Chapter three, continued
I held in my hands a piece of family history. My great grandfather had fought in the Revolutionary War on board a privateer out of Charleston, and his part of the prize money had made him wealthy. Afterward, he had never quite trusted the ability of the new American government to keep order, so he had had this pistol made by a Williamsburg gunsmith as a wedding present for his bride. It was .36 caliber, small for the day, and he had required that it be compact enough for a lady to conceal in a purse or in the folds of her skirts. It had been built as a flintlock, with twin, side-by-side barrels.
When their son, my grandfather, entered the Navy, Great-grandmother Williams gave it to him to carry. It was two carefully aimed shots from this pistol that had stopped a charge by Tripolian pirates during a small boat action off North Africa, saving my grandfather’s life and the lives of his crew.
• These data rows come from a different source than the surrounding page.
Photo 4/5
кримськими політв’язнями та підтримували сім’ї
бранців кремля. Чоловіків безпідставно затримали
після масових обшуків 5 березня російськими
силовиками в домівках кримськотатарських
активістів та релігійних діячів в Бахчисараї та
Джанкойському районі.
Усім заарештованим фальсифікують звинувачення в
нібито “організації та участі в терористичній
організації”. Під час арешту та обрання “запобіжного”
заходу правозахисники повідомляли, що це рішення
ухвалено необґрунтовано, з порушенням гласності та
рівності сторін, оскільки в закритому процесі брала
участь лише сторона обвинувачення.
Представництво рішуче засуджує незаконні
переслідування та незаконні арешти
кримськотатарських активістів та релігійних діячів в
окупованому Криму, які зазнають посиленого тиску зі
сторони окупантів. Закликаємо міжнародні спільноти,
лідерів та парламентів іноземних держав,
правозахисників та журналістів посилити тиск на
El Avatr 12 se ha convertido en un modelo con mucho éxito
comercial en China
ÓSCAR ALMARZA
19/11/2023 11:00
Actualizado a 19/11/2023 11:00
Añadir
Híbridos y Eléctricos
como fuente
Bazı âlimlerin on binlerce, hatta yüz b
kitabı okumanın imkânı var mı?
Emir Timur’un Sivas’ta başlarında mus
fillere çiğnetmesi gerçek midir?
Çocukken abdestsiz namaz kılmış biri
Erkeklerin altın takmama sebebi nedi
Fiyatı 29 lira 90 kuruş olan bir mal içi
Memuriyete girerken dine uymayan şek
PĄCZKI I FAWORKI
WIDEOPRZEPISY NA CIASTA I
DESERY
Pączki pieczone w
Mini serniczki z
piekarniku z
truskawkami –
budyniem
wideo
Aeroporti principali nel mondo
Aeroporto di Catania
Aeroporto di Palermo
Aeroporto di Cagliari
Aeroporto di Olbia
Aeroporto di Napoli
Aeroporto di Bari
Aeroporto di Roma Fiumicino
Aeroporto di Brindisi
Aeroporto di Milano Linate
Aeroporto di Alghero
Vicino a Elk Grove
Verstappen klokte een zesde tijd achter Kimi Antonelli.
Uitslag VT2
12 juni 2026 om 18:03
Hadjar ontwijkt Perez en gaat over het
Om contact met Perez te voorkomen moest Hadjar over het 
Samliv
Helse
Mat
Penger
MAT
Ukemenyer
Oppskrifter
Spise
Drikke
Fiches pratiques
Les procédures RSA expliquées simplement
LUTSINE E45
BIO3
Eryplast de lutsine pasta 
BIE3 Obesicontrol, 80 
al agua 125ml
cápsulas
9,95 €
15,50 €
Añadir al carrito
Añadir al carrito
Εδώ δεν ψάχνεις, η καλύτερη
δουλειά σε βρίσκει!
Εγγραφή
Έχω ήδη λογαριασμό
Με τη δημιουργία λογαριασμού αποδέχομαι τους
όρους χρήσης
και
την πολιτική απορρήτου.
After Grandfather married and retired to Waterside, he gave the pistol to my grandmother. She had carried it with her whenever she went riding in the countryside, and when her son, my father, had gone out in the coasting schooner Eva, she had had it converted to percussion caps and had given it to him.
It had gone from husband to wife to son for three generations until my mother, with her Quaker repugnance for guns, had refused to take it from Father. He had taught me to shoot using this gun, and now he was passing it on to me for the protection of my sister. It was more than a weapon. It was a touch of my father’s hand across the miles, and a trust passed now into the fourth generation.
With reverence, I took the pistol out of its place in the box and examined it. As always, it was in perfect condition. I took the horn and filled the measuring cup with powder, poured it down the right barrel, then again down the left one. Two bullets wrapped in greased patches of cloth went into the barrels and were rammed carefully home. Two percussion caps went onto the nipples and I lowered the hammers carefully to half-cock.
I closed the case and put it into the bottom of my carpetbag, then hid the pistol at the back of a small drawer of my dresser, behind paper and pens where Aunt Rachel was unlikely to look.
I was asleep within thirty seconds of hitting the bed.
My interest in all things maritime led me to read the Hornblower books when I was young. My interest was captured by the sailing of the ships, the strategies, and issues of leadership, but I also had to put up with sea battles and all the unpleasantness that makes up the reality of war at sea. I never cared for that part of the books, although if it had not been there, they would have sounded quite hollow.
In Lord Hornblower (as I remember; I don’t have a copy handy), Hornblower’s new wife gave him a pair of double barreled pistols fitted with then-new percussion caps. As he examined them in his cabin, he realized that that they might mean life itself in the coming conflict.
I was intrigued by the idea of the gift of a firearm as a gift of life. Later, when I was writing Voices, I dredged it up and placed in into this multigenerational context.